> [SOURCE DATA]

━━━

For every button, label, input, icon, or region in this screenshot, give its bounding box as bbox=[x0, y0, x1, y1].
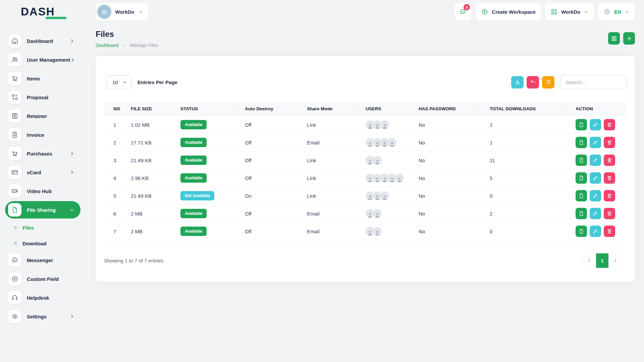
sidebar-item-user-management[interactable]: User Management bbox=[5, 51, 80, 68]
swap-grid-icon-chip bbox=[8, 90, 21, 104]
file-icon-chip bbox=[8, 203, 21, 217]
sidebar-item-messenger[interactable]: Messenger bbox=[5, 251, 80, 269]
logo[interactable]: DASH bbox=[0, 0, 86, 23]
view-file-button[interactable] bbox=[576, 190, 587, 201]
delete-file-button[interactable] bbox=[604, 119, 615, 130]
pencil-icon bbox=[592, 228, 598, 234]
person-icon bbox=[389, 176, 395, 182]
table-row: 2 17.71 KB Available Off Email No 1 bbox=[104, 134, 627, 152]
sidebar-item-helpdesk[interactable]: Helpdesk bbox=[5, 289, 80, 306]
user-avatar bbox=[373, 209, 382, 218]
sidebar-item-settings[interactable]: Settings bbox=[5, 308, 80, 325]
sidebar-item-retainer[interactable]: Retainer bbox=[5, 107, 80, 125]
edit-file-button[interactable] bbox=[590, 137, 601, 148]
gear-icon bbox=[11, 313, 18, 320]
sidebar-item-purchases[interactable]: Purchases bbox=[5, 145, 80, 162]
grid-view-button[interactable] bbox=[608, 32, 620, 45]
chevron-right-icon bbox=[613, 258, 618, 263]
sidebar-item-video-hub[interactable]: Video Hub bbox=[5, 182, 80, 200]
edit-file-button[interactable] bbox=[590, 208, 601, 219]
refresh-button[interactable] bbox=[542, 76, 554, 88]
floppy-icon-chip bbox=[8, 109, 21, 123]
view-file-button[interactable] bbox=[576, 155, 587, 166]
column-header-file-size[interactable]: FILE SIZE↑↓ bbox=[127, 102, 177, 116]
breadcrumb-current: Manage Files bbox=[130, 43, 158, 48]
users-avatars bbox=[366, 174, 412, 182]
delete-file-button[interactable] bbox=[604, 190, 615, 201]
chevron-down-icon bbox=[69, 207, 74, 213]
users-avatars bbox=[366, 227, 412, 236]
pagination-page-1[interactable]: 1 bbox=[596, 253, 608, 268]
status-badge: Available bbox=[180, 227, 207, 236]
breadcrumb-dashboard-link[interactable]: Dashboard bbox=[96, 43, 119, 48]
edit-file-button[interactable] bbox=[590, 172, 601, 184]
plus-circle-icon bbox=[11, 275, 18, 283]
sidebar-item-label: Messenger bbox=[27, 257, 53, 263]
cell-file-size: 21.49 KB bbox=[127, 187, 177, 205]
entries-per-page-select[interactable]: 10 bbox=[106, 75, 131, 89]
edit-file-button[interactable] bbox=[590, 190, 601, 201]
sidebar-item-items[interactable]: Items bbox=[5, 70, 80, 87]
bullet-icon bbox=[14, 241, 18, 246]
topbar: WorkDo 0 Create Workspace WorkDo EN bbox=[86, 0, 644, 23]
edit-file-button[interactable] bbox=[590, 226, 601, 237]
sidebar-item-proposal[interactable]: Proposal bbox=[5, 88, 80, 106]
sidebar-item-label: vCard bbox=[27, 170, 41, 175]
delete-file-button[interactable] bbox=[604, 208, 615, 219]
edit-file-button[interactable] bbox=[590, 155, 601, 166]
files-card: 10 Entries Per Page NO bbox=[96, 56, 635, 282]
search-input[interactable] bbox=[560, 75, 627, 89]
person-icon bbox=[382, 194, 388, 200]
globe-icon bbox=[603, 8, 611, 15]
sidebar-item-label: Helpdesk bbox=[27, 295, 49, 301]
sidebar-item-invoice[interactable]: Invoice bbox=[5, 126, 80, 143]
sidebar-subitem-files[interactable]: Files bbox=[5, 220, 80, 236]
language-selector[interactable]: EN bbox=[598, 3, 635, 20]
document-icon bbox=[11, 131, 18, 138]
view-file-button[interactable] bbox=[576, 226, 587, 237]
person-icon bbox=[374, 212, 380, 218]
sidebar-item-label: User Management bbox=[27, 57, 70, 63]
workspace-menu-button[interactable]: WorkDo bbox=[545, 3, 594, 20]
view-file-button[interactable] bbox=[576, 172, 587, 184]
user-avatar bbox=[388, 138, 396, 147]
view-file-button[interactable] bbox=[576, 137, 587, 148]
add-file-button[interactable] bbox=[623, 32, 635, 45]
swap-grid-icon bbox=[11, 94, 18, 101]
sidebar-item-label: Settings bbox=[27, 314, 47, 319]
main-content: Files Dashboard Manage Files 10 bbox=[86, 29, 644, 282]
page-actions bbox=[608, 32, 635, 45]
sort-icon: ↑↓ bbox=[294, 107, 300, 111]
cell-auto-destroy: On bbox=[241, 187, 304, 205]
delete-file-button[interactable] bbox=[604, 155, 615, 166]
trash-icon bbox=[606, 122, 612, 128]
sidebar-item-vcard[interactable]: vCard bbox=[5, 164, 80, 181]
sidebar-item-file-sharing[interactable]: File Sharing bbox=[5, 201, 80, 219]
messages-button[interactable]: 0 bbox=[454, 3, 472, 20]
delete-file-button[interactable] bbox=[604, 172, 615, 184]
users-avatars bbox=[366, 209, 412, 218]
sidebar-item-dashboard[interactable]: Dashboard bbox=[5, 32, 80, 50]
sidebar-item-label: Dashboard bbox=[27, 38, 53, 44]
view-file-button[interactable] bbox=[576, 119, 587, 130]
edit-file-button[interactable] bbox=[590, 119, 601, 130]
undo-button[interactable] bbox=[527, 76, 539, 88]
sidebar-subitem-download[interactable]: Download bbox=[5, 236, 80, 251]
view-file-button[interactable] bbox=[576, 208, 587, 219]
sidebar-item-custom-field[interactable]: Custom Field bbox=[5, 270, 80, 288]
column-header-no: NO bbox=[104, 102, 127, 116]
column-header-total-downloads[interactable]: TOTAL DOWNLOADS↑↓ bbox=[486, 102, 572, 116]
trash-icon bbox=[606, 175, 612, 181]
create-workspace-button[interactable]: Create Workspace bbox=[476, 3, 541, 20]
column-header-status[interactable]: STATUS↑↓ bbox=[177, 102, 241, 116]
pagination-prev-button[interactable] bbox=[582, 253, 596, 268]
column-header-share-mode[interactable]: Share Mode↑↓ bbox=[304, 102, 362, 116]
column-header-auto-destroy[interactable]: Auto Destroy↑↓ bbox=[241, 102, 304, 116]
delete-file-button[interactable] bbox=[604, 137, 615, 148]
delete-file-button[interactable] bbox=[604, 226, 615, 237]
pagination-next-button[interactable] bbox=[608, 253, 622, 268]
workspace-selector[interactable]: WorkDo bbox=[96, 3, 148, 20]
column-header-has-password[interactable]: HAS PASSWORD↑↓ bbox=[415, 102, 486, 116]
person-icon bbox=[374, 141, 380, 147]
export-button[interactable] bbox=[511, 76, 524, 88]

━━━

Work out how many lines of the listing above include the word "input". Reply with nothing but the count.

> [EXPECTED ANSWER]
2